The image of a square of a rectangular grid with some diffeomorphism of this square into itself.
A diffeomorphism is a mapping of a certain type between smooth manifolds.
Content
Definition
Diffeomorphism is a one-to-one and smooth mapping smooth variety into smooth variety , the converse of which is also smooth.
Usually, smoothness is understood as -smoothness, but diffeomorphisms with a different type of smoothness, in particular, of the class at any kind .
Examples
The simplest examples of diffeomorphisms are non-degenerate linear (affine) transformations of vector (resp. Affine) spaces of the same dimension.
Related Definitions
- If for and there is a diffeomorphism then they say that and diffeomorphic .
- This relationship is usually denoted by .
- Note that only manifolds of the same dimension can be diffeomorphic.
- The set of diffeomorphisms of a manifold forms a group called a group of diffeomorphisms and denoted by .
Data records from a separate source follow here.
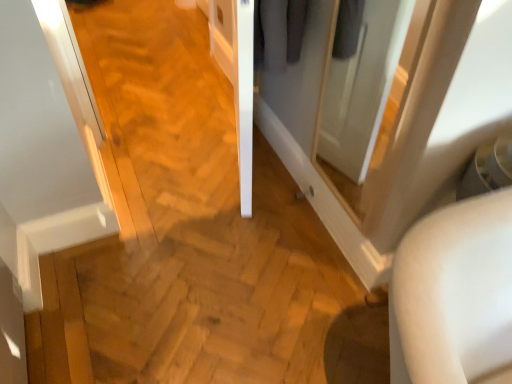 In order to face white matte chair at lower right, should I rotate leftwards or rightwards?

To align with it, rotate right about 29.954°.

What are the coordinates of `white matte chair at lower right` in the screenshot? It's located at (454, 295).

What do you see at coordinates (454, 295) in the screenshot? The height and width of the screenshot is (384, 512). I see `white matte chair at lower right` at bounding box center [454, 295].

At what (x,y) coordinates should I click in order to perform the action: click on white matte chair at lower right. Please return your answer as a coordinate pair (x, y). Looking at the image, I should click on (454, 295). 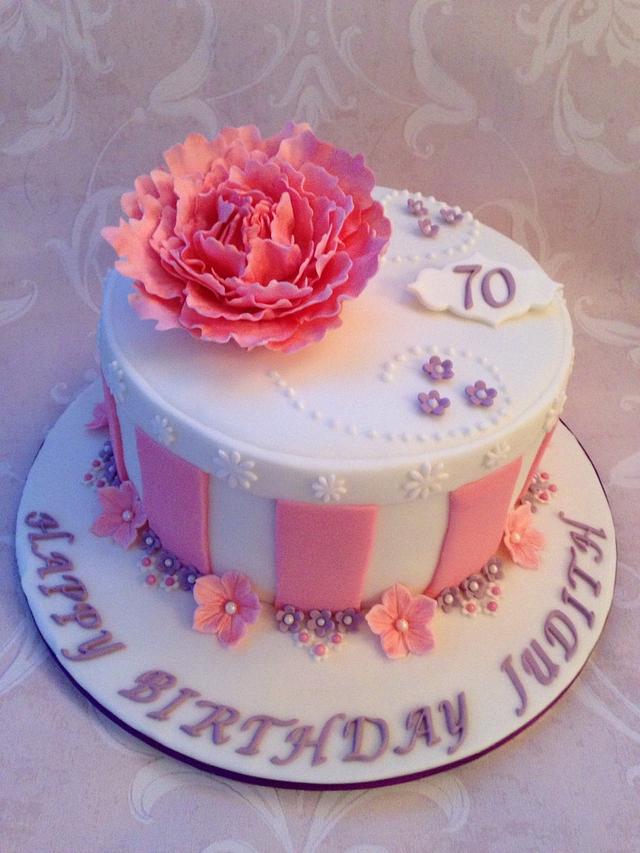 The width and height of the screenshot is (640, 853). Find the location of `birthday cake`. birthday cake is located at coordinates click(344, 356). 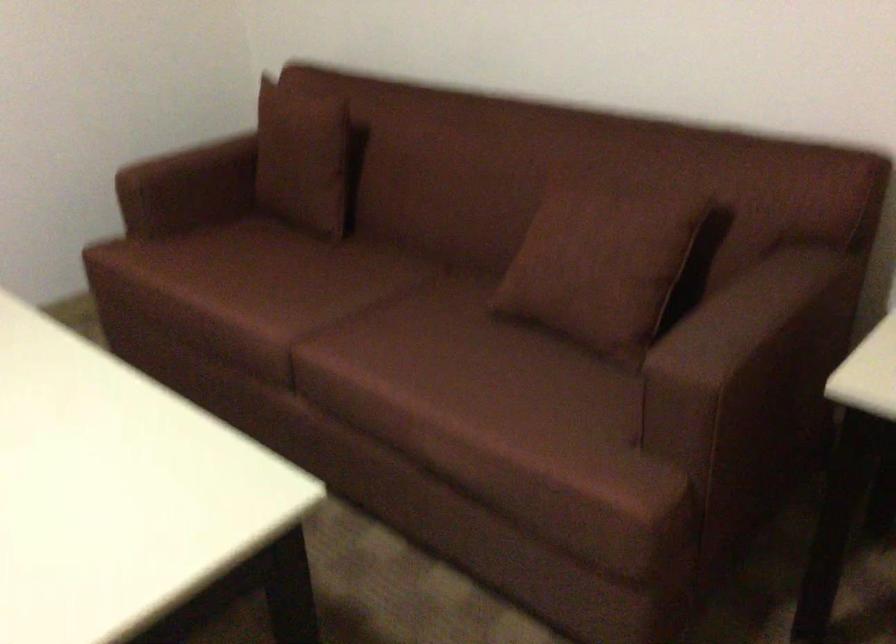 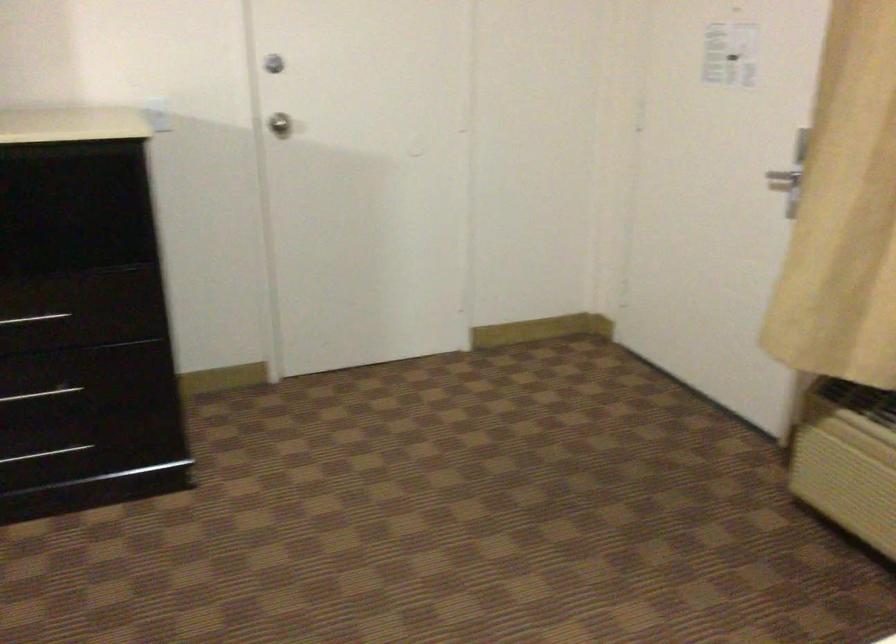 Based on the continuous images, in which direction is the camera rotating?

The camera's rotation is toward left-down.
- Display called a local diffeomorphism at the point if its restriction to some neighborhood of a point is a diffeomorphism to some neighborhood of the point .
Properties
- Any diffeomorphism is a homeomorphism.
- The converse is not true. Moreover, there exist homeomorphic but not diffeomorphic smooth manifolds.
- One-to-one mapping is a diffeomorphism if and only if - A smooth mapping and its Jacobian is nowhere equal to zero.
See also
- Homeomorphism
Literature
- Zorich V.A. Mathematical analysis. - M .: Fizmatlit , 1984. - 544 p.
- Milnor J., Wallace A. Differential topology (elementary course), - Any publication.
- Hirsch M. Differential Topology, - Any publication.
- Spivak M. Mathematical analysis on manifolds. - M .: Mir, 1968.